Your task:
Reproduce every entry below exactly, minus the pictures.

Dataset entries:
== Segment start ==
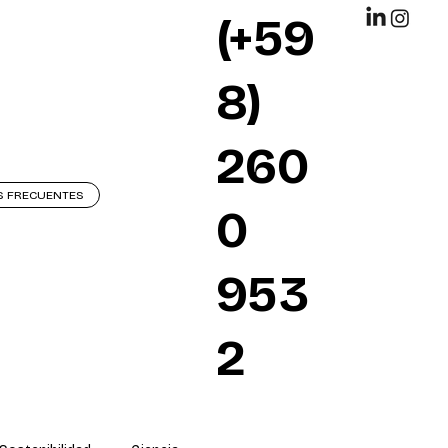
(+59
8)
260
S FRECUENTES
0
953
2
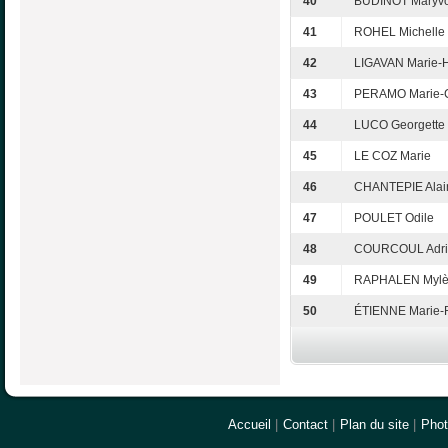
40
BUDINOT Maryv
41
ROHEL Michelle
42
LIGAVAN Marie-H
43
PERAMO Marie-C
44
LUCO Georgette
45
LE COZ Marie
46
CHANTEPIE Alai
47
POULET Odile
48
COURCOUL Adri
49
RAPHALEN Myl
50
ÉTIENNE Marie-
Accueil
|
Contact
|
Plan du site
|
Pho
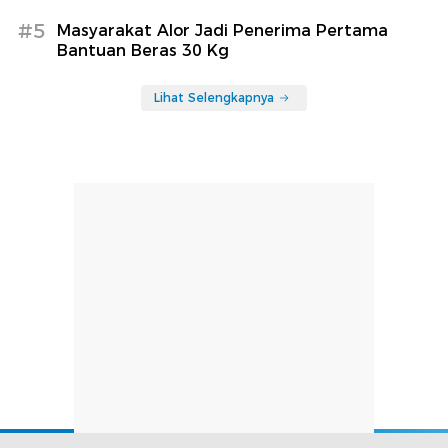
#5
Masyarakat Alor Jadi Penerima Pertama
Bantuan Beras 30 Kg
Lihat Selengkapnya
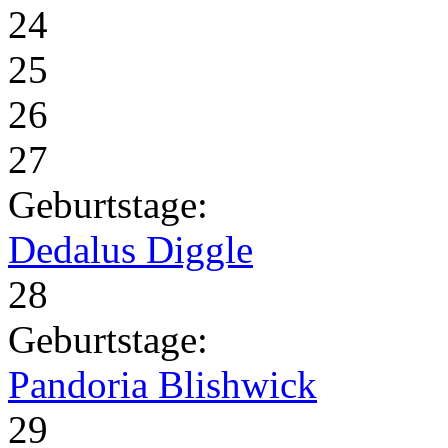
24
25
26
27
Geburtstage:
Dedalus Diggle
28
Geburtstage:
Pandoria Blishwick
29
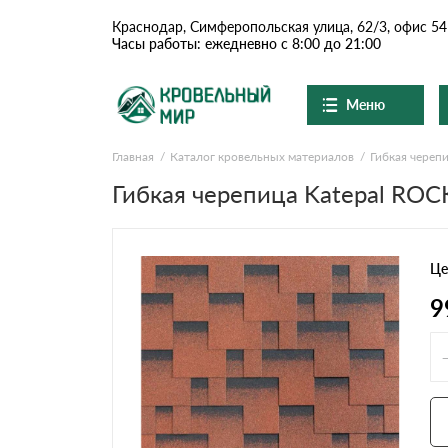
Краснодар, Симферопольская улица, 62/3, офис 54
Часы работы: ежедневно с 8:00 до 21:00
Меню
Главная
Каталог кровельных материалов
Гибкая череп
Ондулин и шифер
О компании
Доставка и оплата
Гибкая черепица Katepal ROC
Вопросы-ответы
Цементно-песчаная чер
Акции
Контакты
Це
Сланцевая кровля
9
Доборные элементы
Ондулин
== Segment end ==
Exercise output:
(+59
8)
260
S FRECUENTES
0
953
2
40
BUDINOT Maryv
41
ROHEL Michelle
42
LIGAVAN Marie-H
43
PERAMO Marie-C
44
LUCO Georgette
45
LE COZ Marie
46
CHANTEPIE Alai
47
POULET Odile
48
COURCOUL Adri
49
RAPHALEN Myl
50
ÉTIENNE Marie-
Accueil
|
Contact
|
Plan du site
|
Pho
#5
Masyarakat Alor Jadi Penerima Pertama
Bantuan Beras 30 Kg
Lihat Selengkapnya
24
25
26
27
Geburtstage:
Dedalus Diggle
28
Geburtstage:
Pandoria Blishwick
29
Краснодар, Симферопольская улица, 62/3, офис 54
Часы работы: ежедневно с 8:00 до 21:00
Меню
Главная
Каталог кровельных материалов
Гибкая череп
Ондулин и шифер
О компании
Доставка и оплата
Гибкая черепица Katepal ROC
Вопросы-ответы
Цементно-песчаная чер
Акции
Контакты
Це
Сланцевая кровля
9
Доборные элементы
Ондулин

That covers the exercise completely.